> PROBLEM: When you transcribe the data below, reproduce every line exactly and leave each picture out.

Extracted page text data
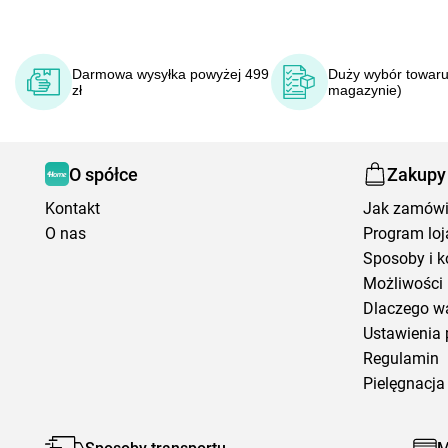
Darmowa wysyłka powyżej 499
Duży wybór towaru
zł
magazynie)
O spółce
Zakupy
Kontakt
Jak zamów
O nas
Program loj
Sposoby i k
Możliwości 
Dlaczego w
Ustawienia 
Regulamin
Pielęgnacja 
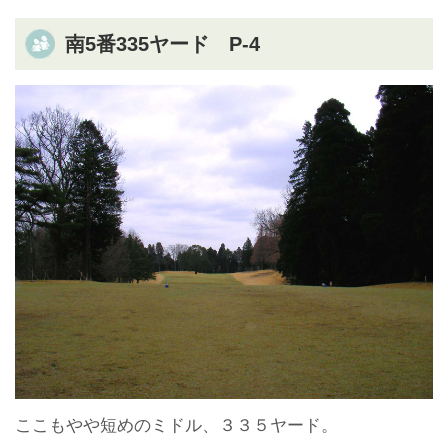
南5番335ヤード P-4
ここもやや短めのミドル、３３５ヤード。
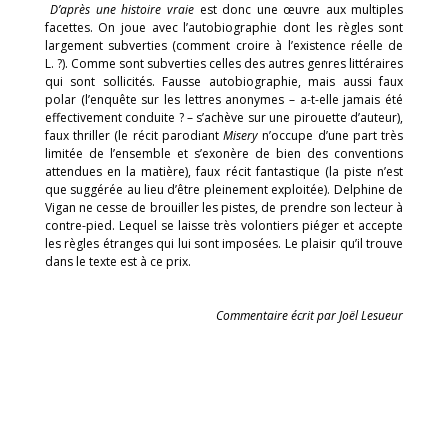
D’après une histoire vraie
est donc une œuvre aux multiples
facettes. On joue avec l’autobiographie dont les règles sont
largement subverties (comment croire à l’existence réelle de
L. ?). Comme sont subverties celles des autres genres littéraires
qui sont sollicités. Fausse autobiographie, mais aussi faux
polar (l’enquête sur les lettres anonymes – a-t-elle jamais été
effectivement conduite ? – s’achève sur une pirouette d’auteur),
faux thriller (le récit parodiant
Misery
n’occupe d’une part très
limitée de l’ensemble et s’exonère de bien des conventions
attendues en la matière), faux récit fantastique (la piste n’est
que suggérée au lieu d’être pleinement exploitée). Delphine de
Vigan ne cesse de brouiller les pistes, de prendre son lecteur à
contre-pied. Lequel se laisse très volontiers piéger et accepte
les règles étranges qui lui sont imposées. Le plaisir qu’il trouve
dans le texte est à ce prix.
Commentaire écrit par Joël Lesueur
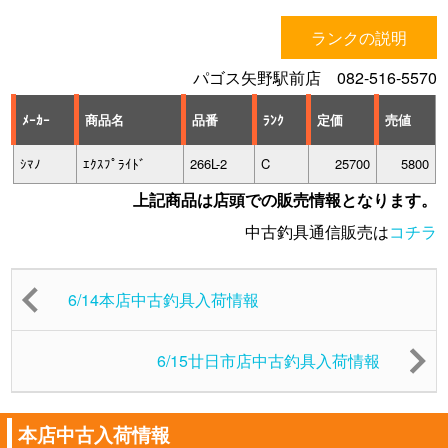
ランクの説明
パゴス矢野駅前店 082-516-5570
ﾒｰｶｰ
商品名
品番
ﾗﾝｸ
定価
売値
ｼﾏﾉ
ｴｸｽﾌﾟﾗｲﾄﾞ
266L-2
C
25700
5800
上記商品は店頭での販売情報となります。
中古釣具通信販売は
コチラ
6/14本店中古釣具入荷情報
6/15廿日市店中古釣具入荷情報
本店中古入荷情報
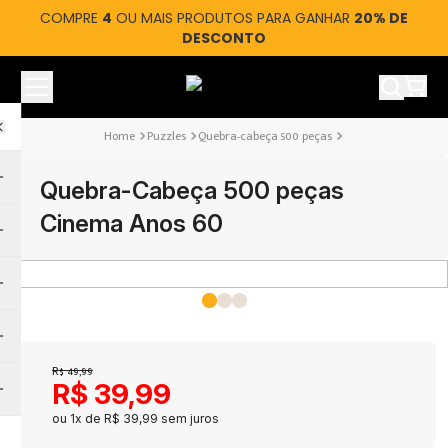
COMPRE
4
OU MAIS PRODUTOS PARA GANHAR
20% DE
DESCONTO
Ver car
Puzzles
Quebra-cabeça 500 peças
Quebra-Cabeça 500 peças
Cinema Anos 60
R$
49
,
99
R$
39
,
99
ou
1
x de
R$
39
,
99
sem juros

> SOLUTION TO THIS EXERCISE:
Darmowa wysyłka powyżej 499
Duży wybór towaru
zł
magazynie)
O spółce
Zakupy
Kontakt
Jak zamów
O nas
Program loj
Sposoby i k
Możliwości 
Dlaczego w
Ustawienia 
Regulamin
Pielęgnacja 
南5番335ヤード P-4
ここもやや短めのミドル、３３５ヤード。
D’après une histoire vraie
est donc une œuvre aux multiples
facettes. On joue avec l’autobiographie dont les règles sont
largement subverties (comment croire à l’existence réelle de
L. ?). Comme sont subverties celles des autres genres littéraires
qui sont sollicités. Fausse autobiographie, mais aussi faux
polar (l’enquête sur les lettres anonymes – a-t-elle jamais été
effectivement conduite ? – s’achève sur une pirouette d’auteur),
faux thriller (le récit parodiant
Misery
n’occupe d’une part très
limitée de l’ensemble et s’exonère de bien des conventions
attendues en la matière), faux récit fantastique (la piste n’est
que suggérée au lieu d’être pleinement exploitée). Delphine de
Vigan ne cesse de brouiller les pistes, de prendre son lecteur à
contre-pied. Lequel se laisse très volontiers piéger et accepte
les règles étranges qui lui sont imposées. Le plaisir qu’il trouve
dans le texte est à ce prix.
Commentaire écrit par Joël Lesueur
ランクの説明
パゴス矢野駅前店 082-516-5570
ﾒｰｶｰ
商品名
品番
ﾗﾝｸ
定価
売値
ｼﾏﾉ
ｴｸｽﾌﾟﾗｲﾄﾞ
266L-2
C
25700
5800
上記商品は店頭での販売情報となります。
中古釣具通信販売は
コチラ
6/14本店中古釣具入荷情報
6/15廿日市店中古釣具入荷情報
本店中古入荷情報
COMPRE
4
OU MAIS PRODUTOS PARA GANHAR
20% DE
DESCONTO
Ver car
Puzzles
Quebra-cabeça 500 peças
Quebra-Cabeça 500 peças
Cinema Anos 60
R$
49
,
99
R$
39
,
99
ou
1
x de
R$
39
,
99
sem juros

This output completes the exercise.